Page-level text extractions.
++++

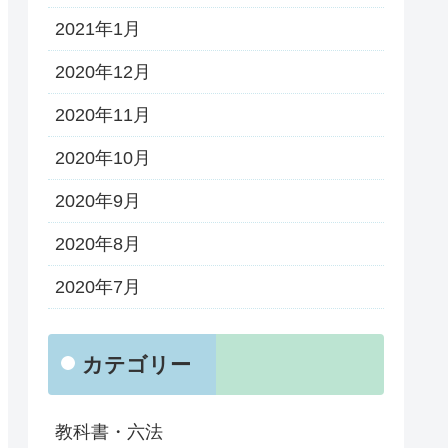
2021年1月
2020年12月
2020年11月
2020年10月
2020年9月
2020年8月
2020年7月
カテゴリー
教科書・六法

++++

PROBLEM DETAILS. Copy all records exactly, no images.

ANSWER TO THIS TASK.
2021年1月
2020年12月
2020年11月
2020年10月
2020年9月
2020年8月
2020年7月
カテゴリー
教科書・六法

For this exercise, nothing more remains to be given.